Scientific classification
- Kingdom: Animalia
- Phylum: Chordata
- Class: Actinopterygii
- Clade: Ovalentaria
- Order: Blenniiformes
- Suborder: Blennioidei
- Family: Clinidae Swainson, 1839
- Genera: See text
- Synonyms: Ophiclinidae

= Clinidae =

Family of fishes

Clinidae is a family of marine fish in the order Blenniiformes within the series Ovalentaria, part of the Percomorpha . Temperate blennies, the family ranges from the Atlantic, Pacific, and Indian Oceans, in both the Southern and Northern Hemispheres. The family contains about 86 species in 20 genera, the 60-cm-long giant kelpfish (Heterostichus rostratus) being the largest; most are far smaller.

With small cycloid scales, clinoid blennies may have a deep or slender build; some members of the family bear the name "snake blenny" and "eel blenny" for this reason. Dorsal spines outnumber soft rays; two spines are in the anal fin. Like many other blennies, clinids possess whisker-like structures on their heads called cirri.

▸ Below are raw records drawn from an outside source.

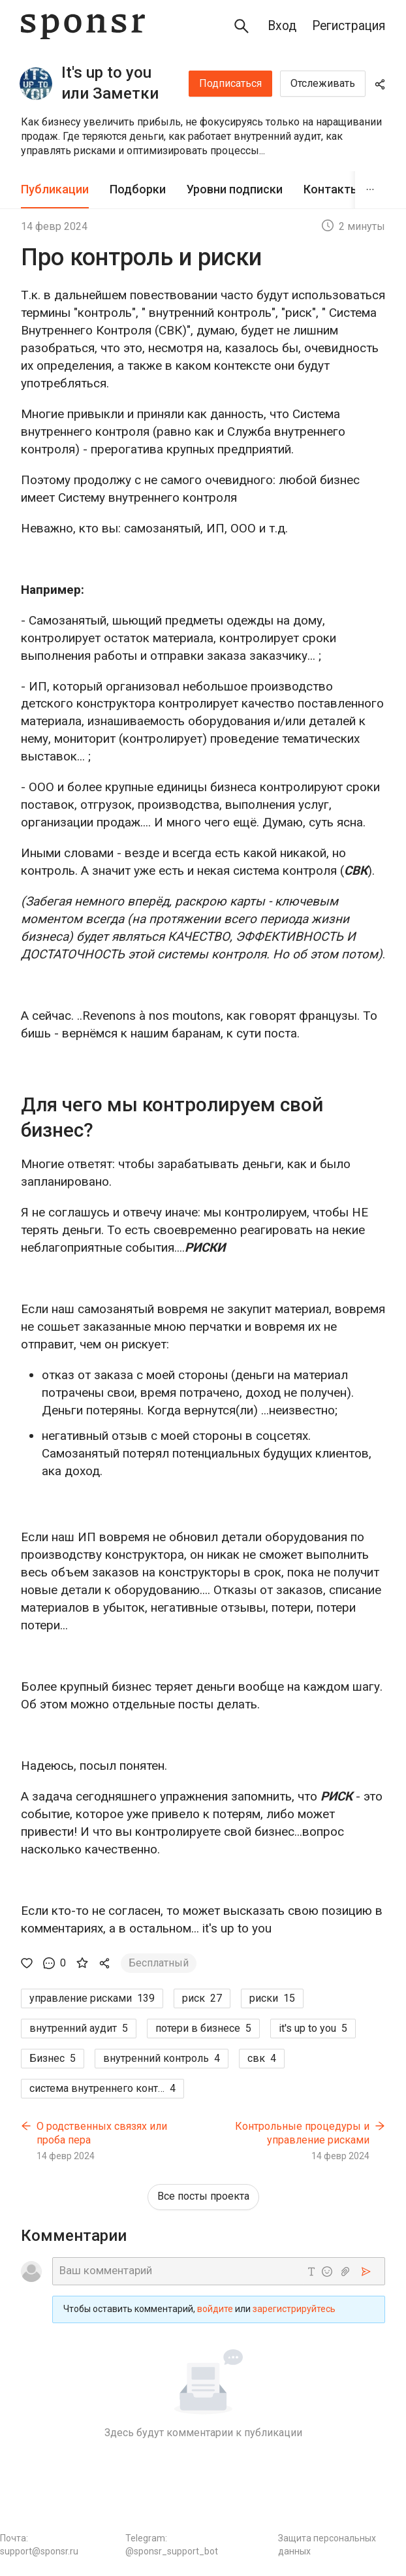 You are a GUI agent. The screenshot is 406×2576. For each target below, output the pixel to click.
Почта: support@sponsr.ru (39, 2544)
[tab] (55, 190)
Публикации (55, 189)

The majority of species possesses rich, highly variable colouration in shades of reddish-brown to olive, often with cryptic patterns; this suits the lifestyle of clinid blennies, which frequent areas of dense weed or kelp. Generally staying within intertidal zones to depths around 40 m, some species are also found in tide pools. Eggs are deposited on kelp for the male to guard. Clinids feed primarily on small crustaceans and mollusks.

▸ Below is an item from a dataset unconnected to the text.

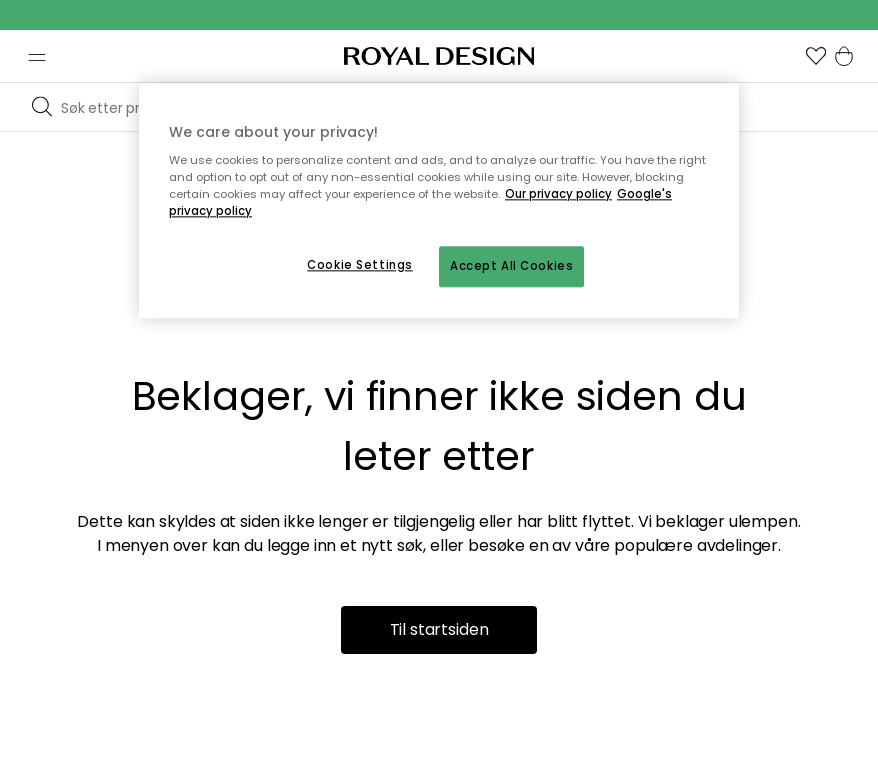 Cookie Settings (360, 265)
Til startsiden (439, 629)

The name Clinidae derives from the Greek klinein meaning "sloping", a reference to the shape of the sphenoid bone. Many common names of Clinidae contain the head noun klipfish.

==Genera==
These 26 genera are classified in the family Clinidae, including 81–84 species:

- Blennioclinus Gill, 1860 (2 species)
- Blennophis Swainson, 1839 (2 species)
- Cancelloxus J. L. B. SmithSmith, 1961 (3 species)
- Cirrhibarbis Valenciennes, 1836 (monotypic)
- Climacoporus Barnard, 1935 (monotypic)
- Clinitrachus Swainson, 1839 (monotypic)
- Clinoporus Barnard, 1927 (monotypic)
- Clinus Cuvier, 1816 (19–22 species)
- Cologrammus Gill, 1893 (monotypic)
- Cristiceps Valenciennes, 1836 (3 species)
- Ericentrus Gill, 1893 (monotypic)
- Fucomimus Smith, 1946 (monotypic)
- Gibbonsia Cooper, 1864 (3 species)
- Heteroclinus Castelnau, 1872 (16 species)
- Heterostichus Girard, 1854 (monotypic)
- Muraenoclinus Smith, 1946 (monotypic)
- Myxodes Cuvier, 1829 (3 species)
- Ophiclinops Whitley, 1932 (3 species)
- Ophiclinus Castelnau, 1872 (6 species)
- Pavoclinus Smith, 1946 (9 species)
- Peronedys Steindachner, 1883 (monotypic)
- Ribeiroclinus S. Y. Pinto, 1965 (monotypic)
- Smithichthys Hubbs, 1952 (monotypic)
- Springeratus S. C. Shen, 1971 (3 species)
- Sticharium Günther, 1867 (2 species)
- Xenopoclinus Smith, 1948 (2 species)
The only known fossil member of the family is †Clinitrachoides Bannikov, 1998 from the Late Miocene of Moldova, which appears to be closely related to Clinitrachus.